Poetry from Henry Bladon

In the House of Insomniacs

Freckled phosphenes flicker through 
paper-thin skin as
corpuscles bounce onto
egg-shell sensitivity.

Salty eyes survey the scorched screen
where fragmented images have been laid 
by hessian brushstrokes
and monochrome shadows dance
to throbbing visions in the hall of half-sleep.

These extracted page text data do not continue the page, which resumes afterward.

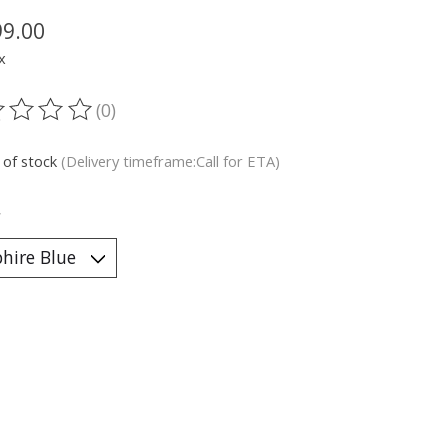
99.00
x
(0)
ting of this product is
0
out of 5
 of stock
(Delivery timeframe:Call for ETA)
*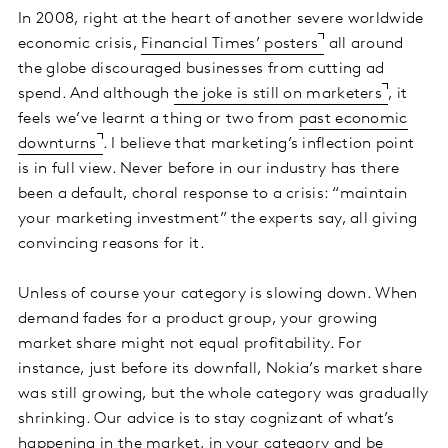
In 2008, right at the heart of another severe worldwide
economic crisis,
Financial Times’ posters
all around
the globe discouraged businesses from cutting ad
spend. And although
the joke is still on marketers
, it
feels we’ve learnt a thing or two from
past economic
downturns
. I believe that marketing’s inflection point
is in full view. Never before in our industry has there
been a default, choral response to a crisis: “maintain
your marketing investment” the experts say, all giving
convincing reasons for it.
Unless of course your category is slowing down. When
demand fades for a product group, your growing
market share might not equal profitability. For
instance, just before its downfall, Nokia’s market share
was still growing, but the whole category was gradually
shrinking. Our advice is to stay cognizant of what’s
happening in the market, in your category and be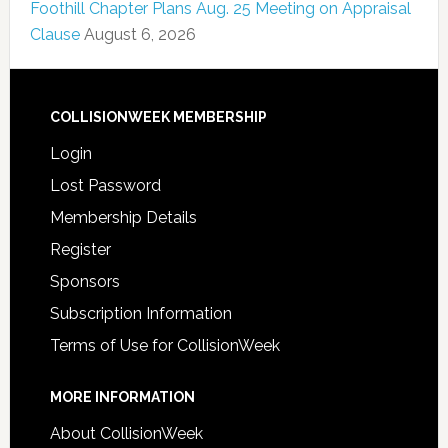
Foothill Chapter Plans Aug. 25 Meeting on Appraisal
Clause
August 6, 2026
COLLISIONWEEK MEMBERSHIP
Login
Lost Password
Membership Details
Register
Sponsors
Subscription Information
Terms of Use for CollisionWeek
MORE INFORMATION
About CollisionWeek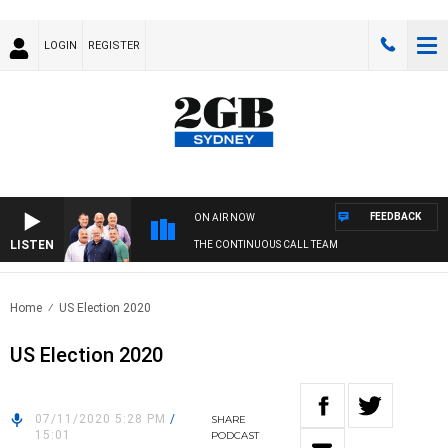
LOGIN
REGISTER
FEEDBACK
ON AIR NOW
LISTEN
THE CONTINUOUS CALL TEAM
Home
US Election 2020
US Election 2020
07/11/2020 5:28 PM
/
SHARE
15:01
PODCAST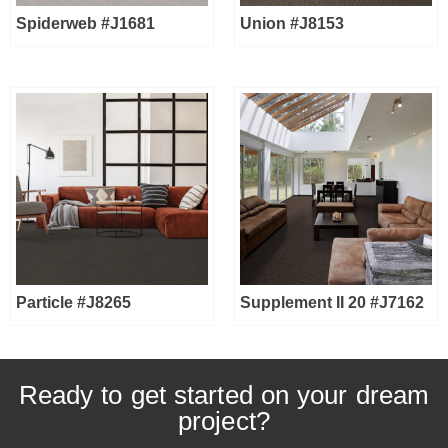
Spiderweb #J1681
Union #J8153
Particle #J8265
Supplement II 20 #J7162
Ready to get started on your dream
project?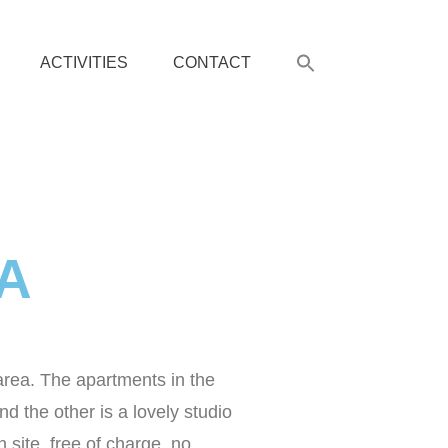
ACTIVITIES
CONTACT
RA
area. The apartments in the
 the other is a lovely studio
 site, free of charge, no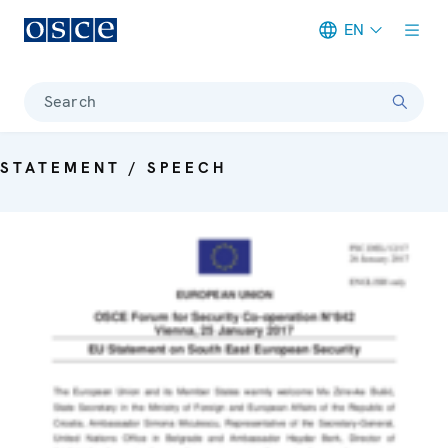
EN
Meta navigation
Search
STATEMENT / SPEECH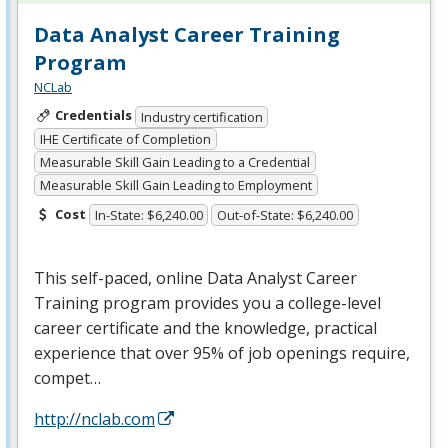
Data Analyst Career Training
Program
NCLab
Credentials
Industry certification
IHE Certificate of Completion
Measurable Skill Gain Leading to a Credential
Measurable Skill Gain Leading to Employment
Cost
In-State: $6,240.00
Out-of-State: $6,240.00
This self-paced, online Data Analyst Career
Training program provides you a college-level
career certificate and the knowledge, practical
experience that over 95% of job openings require,
compet…
http://nclab.com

The distant screech of a lone owl
befriends the anonymous night.

Atonal phrases, reversed images, 
neologistic nattering magnifying words 
while ignoring the fine art of speaking,
where permission to rest is withdrawn.

Voices whisper noisome nothings
as the sleep prospectors mindlessly 
mine another far-flung valley
or scale another grey wall.


Worthlessness

I was walking along a winding tarmac path
contemplating my own inconsequentiality
and that I find it best not to dwell 
on a pointless search for purpose.

It doesn’t matter to me whether existence 
is like an intergalactic vacuum.

Am I any more important 
than tiny transparent spider?

Do you know how the world ends?
Is it with a cloud of honey-scented candyfloss?

Maybe it just heats up so much we all melt.

I could be an important politician.
I could say something like “Imagine yourself in my shoes, 
I have all the power of the free world.”

But actually,
it makes me feel much better 
to acknowledge my own worthlessness.